Read more in the full article here.

5 Comments

  1. Question… Why is it that Surveys always seem to favour iPhone yet the world-wide numbers never bear witness? I understand propaganda from all pro Apple pundits including reviewers, stockbrokers, blogs etc… but the validity to these surveys are questionable at best.

    1. That’s easy. Many people who end up with Android don’t generally plan to just as people who planned to buy an iPhone don’t go through with it.

      Also the sales numbers for Android are often estimates, we don’t know collectively how many are sold or why they are purchased.

    2. Surveys are usually conducted in the developed world, and pretty much most of them in the US. Android’s market share advantage comes from $100 phones, sold throughout developing countries in Asia, Latin America, and since recently, Africa as well.

      Average sales price for the iPhone is somewhere around $660 (between 4, 4S and 5). Average sales price for all androids of the world is less than half that (around $320). When we take into account that there are plenty of high-end Androids that cost $600, it is clear that Android is building the market share with phones that retail for $100 (Huawey Comet and similar junk). These devices are Android phones just because they run the OS. Otherwise, as smartphones, the are quite useless. A large majority of Android owners use their “smartphones” the same way they used their old “dumbphones” (voice, text, MP3 music, taking pictures, and perhaps Facebook, Twitter and similar). Because most of popular apps either won’t run, or run so slowly as to be useless.

      Comparison between iOS and Android is disingenuous. Android is (probably deliberately) such a broad and vague definition that it includes stuff that can in no way be compared to the iPhone. There should be no surprise that developers still don’t bother to go there first (if at all).

    3. IN the US and a few other technologically advanced countries -most phone selling dealers push android hard. Unsuspecting and ignorant people fall for this. When I bought my iPhone, I announced first thing that is what my wife and I wanted, still they asked me to consider the android as an option.

      The tale of effectiveness (to me) is this: Android does outsell (because of cheapness) iOS in phones by a 3 to 2 or 2 to 1 margin. But tracking the OS usage on the internet, the iOS devices come in at a very high rate compared to androids. The meaning is that other than techies, users have no clue and buy a smart phone because the sellers sells it. iPhone users learn to use theirs.

    4. Depend on what number you are saying don’t bear witness.

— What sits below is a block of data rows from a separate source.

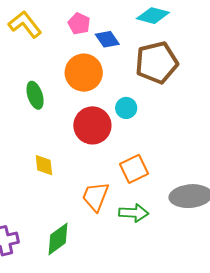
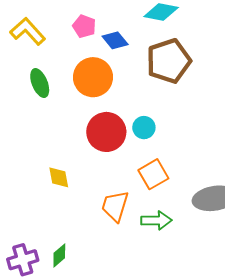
green ellipse: (35, 95) -> (40, 83), moved
cyan circle: (126, 108) -> (144, 128), moved
green diamond: (58, 239) -> (59, 255), moved, size x0.7

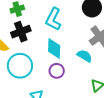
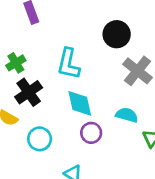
cyan semicircle: (84, 56) -> (127, 115), moved
cyan circle: (20, 66) -> (40, 139), size x0.7

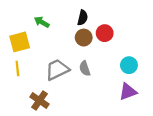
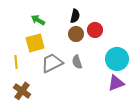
yellow square: (20, 42) -> (35, 43), moved
cyan circle: (129, 65) -> (117, 59), size x1.5
brown cross: (40, 100) -> (22, 91), moved

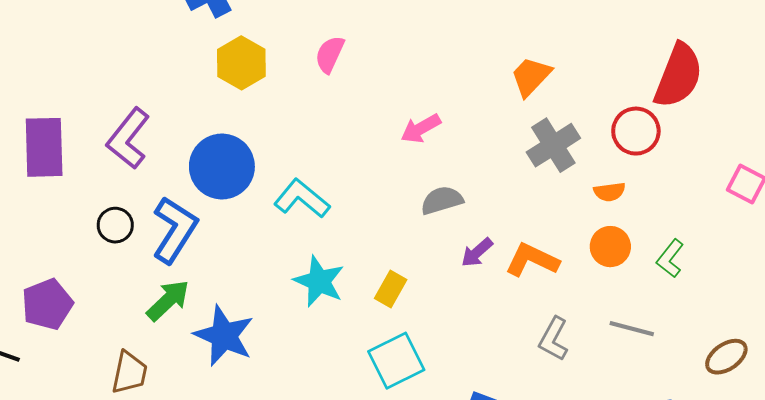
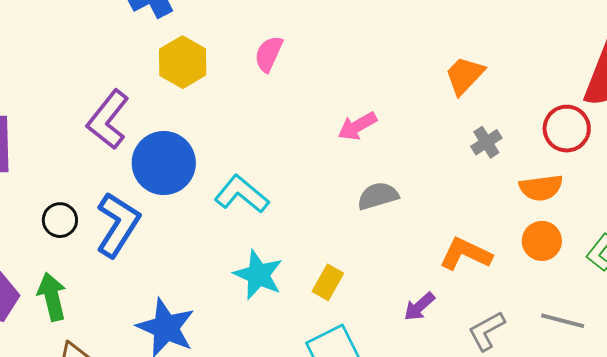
purple L-shape: (128, 139) -> (108, 120), moved
gray cross: (553, 145) -> (486, 142), size x0.6
orange semicircle: (609, 192) -> (541, 188), size x1.4
purple arrow: (477, 253) -> (419, 307), moved
green arrow: (168, 300) -> (52, 297), moved, turned -60
gray L-shape: (554, 339) -> (487, 331), turned 33

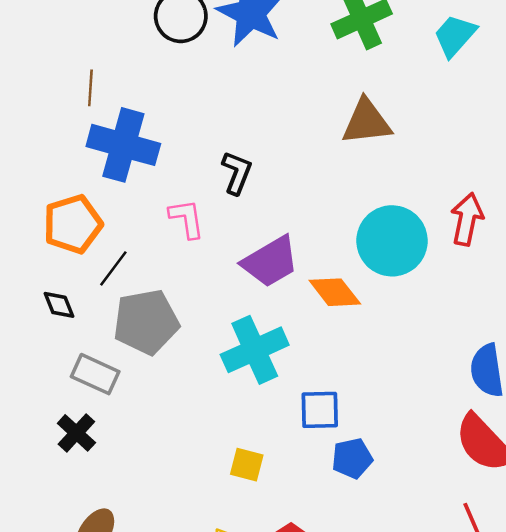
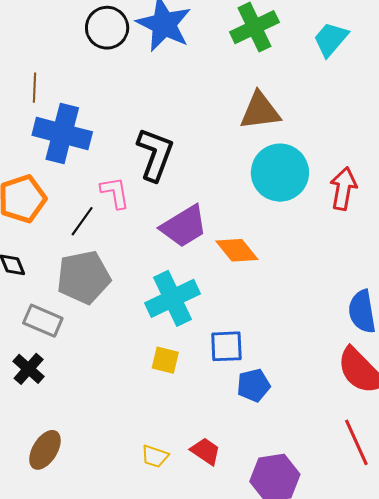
black L-shape: (237, 173) -> (155, 154), size x1.5
cyan circle: (392, 241) -> (280, 173), moved
black line: (113, 268) -> (82, 221), moved
yellow square: (247, 465) -> (165, 360), moved

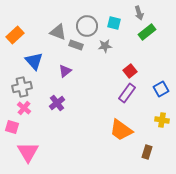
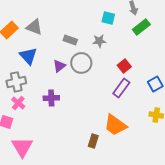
gray circle: (87, 26) -> (81, 63), moved
gray triangle: (58, 32) -> (34, 27), moved
purple cross: (57, 103) -> (51, 98), turned 35
brown rectangle: (147, 152) -> (93, 141), moved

      1) If you look, admittedly I only travel primarily in the US and western Europe however, when you look at what people are carrying and using it is predominantly iPhones.

      2) If you look at actual web use figures (by scores of metrics) again you come up with predominately IOS use.

      Now on the other hand if you use Googles nebulous (and unsubstantiatable) “activation figures” or attempt a tally by combining “shipping” sales (rather than actual sales) of various handsets then you come up with the “android is winning” metric.

      However, the top two (three including the surveys) are legitimate ways to sample, the last couple are notoriously manipulated (channel stuffing, etc) and googles “activation” are likely about as reliable as Eric Schmidt’s word.